So I decided that after middle school I wanted to go to a private school where they taught English.
[00:08:51] Rebecca: She found a part-time job at a rose plantation, and for three years worked to earn money to support her private school studies. During the second year of school, she [00:09:00] started an internship in the touristic city of Antigua. She saw foreigners from all over the world, but there were two in particular with white shirts and ties and name tags that kept walking by every morning.
They would walk by and say, good morning, and then come back later. This brief exchange went on for about a month. Amanda was growing more and more curious about who they were.
[00:09:23] Amanda: I actually am asked them if they could teach me, and so they started teaching me. The first time was at this friend's house, and the second time they came to my house. So I gathered everybody that I knew; my friends, my family, my neighbors, and everybody was there.
I was very excited and I was very surprised when my mom and my siblings said, “Oh, that's not for me.” And then my classmate said the same thing. “That’s not for me. We're Catholic. We're fine.” I was like, are you serious? But did you hear what they said about God? That he's our father and we are his children? [00:10:00]
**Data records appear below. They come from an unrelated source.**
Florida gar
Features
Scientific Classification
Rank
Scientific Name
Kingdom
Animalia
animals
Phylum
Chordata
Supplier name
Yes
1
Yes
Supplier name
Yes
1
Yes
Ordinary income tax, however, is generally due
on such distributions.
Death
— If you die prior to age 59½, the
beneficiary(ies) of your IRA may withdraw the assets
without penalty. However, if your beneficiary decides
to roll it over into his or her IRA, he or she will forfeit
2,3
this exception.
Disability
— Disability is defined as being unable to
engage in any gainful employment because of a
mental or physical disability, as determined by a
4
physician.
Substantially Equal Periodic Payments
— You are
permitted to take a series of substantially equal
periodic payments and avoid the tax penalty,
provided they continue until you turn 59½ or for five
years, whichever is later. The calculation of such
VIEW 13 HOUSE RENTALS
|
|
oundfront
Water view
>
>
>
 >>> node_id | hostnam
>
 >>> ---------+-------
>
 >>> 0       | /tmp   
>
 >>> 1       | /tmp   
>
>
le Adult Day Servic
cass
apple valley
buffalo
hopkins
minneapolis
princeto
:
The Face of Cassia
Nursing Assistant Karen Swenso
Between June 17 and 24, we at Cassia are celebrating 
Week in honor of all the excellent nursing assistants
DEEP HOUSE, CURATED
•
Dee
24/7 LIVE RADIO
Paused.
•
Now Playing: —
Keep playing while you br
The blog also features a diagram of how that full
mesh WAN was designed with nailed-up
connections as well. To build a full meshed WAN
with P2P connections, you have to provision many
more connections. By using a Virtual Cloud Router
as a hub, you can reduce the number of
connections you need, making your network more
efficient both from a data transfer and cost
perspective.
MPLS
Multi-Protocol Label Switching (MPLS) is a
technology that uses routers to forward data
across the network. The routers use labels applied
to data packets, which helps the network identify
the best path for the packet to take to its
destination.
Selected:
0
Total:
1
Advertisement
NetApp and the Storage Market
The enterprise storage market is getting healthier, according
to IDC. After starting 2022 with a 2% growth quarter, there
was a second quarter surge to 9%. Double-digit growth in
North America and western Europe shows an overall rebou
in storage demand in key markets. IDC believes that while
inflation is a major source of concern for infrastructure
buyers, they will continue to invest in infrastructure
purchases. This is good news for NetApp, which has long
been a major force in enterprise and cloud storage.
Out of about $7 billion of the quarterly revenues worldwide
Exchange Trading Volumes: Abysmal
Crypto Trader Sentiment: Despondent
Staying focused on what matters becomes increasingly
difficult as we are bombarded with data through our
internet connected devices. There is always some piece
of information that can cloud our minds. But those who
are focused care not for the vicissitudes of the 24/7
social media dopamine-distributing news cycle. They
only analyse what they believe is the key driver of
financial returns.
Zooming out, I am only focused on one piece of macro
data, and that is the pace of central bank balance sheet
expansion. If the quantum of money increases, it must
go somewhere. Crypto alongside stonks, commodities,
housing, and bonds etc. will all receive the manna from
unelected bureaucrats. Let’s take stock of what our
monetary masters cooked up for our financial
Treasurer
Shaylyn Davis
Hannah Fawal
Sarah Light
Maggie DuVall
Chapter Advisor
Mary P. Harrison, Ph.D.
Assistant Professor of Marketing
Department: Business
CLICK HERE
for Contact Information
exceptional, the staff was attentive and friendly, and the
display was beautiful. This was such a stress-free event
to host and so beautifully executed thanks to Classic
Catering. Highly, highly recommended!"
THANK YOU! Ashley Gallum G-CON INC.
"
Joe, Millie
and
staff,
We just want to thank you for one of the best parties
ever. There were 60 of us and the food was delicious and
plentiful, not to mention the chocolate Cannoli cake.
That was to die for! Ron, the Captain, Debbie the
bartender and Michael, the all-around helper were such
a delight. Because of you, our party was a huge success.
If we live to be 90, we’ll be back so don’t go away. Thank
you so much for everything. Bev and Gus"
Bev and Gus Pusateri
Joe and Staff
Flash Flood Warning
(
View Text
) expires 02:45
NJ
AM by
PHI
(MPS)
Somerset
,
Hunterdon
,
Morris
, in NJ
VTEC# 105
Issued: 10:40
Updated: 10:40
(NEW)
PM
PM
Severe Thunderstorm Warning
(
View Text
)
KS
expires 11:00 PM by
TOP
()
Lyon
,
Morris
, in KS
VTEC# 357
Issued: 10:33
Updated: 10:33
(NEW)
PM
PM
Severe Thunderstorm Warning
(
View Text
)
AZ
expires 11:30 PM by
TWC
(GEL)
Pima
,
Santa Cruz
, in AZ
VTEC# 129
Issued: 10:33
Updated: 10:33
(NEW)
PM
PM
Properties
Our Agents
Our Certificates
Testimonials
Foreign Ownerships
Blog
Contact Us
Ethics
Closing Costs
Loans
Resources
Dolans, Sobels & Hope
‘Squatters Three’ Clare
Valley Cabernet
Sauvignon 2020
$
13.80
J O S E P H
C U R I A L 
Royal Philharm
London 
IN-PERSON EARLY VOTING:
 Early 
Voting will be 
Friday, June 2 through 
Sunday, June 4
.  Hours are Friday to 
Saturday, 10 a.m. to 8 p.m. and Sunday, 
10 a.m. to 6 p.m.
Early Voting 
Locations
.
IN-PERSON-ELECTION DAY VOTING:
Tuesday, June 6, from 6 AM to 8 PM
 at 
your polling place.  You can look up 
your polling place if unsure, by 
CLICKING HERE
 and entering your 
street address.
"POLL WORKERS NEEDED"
[00:10:00] Rebecca: What the missionaries taught her about God as a father during that first lesson, was monumental for Amanda.
[00:10:08] Amanda: So the first time changed my life. And when I say it changed my life, it really did.
And they said, “Because we believe in God, we know that he's our father and we are his children. That means that he's your father and you're his daughter.” And, uh, those words we're like, “Oh, what are you talking about? Are you saying like, he's my father as my dad? Like he knows who I am?” and they are like, “Yeah, he knows who you are and he has a plan for you.”
“Are you saying that God knows me and that I'm his daughter? That means like I'm the daughter of God…” And those words, “God” and “daughter” and “father” were just completely life changing because I was like, “So I'm not just this ugly and insignificant [00:11:00] creature that nobody wants around, but I am the daughter of God and he's my father.”
It was like being chained up, and at that moment someone broke those chains and I just felt like, “I am a daughter of God.” And I just kept repeating that. And was like, “He's my dad.”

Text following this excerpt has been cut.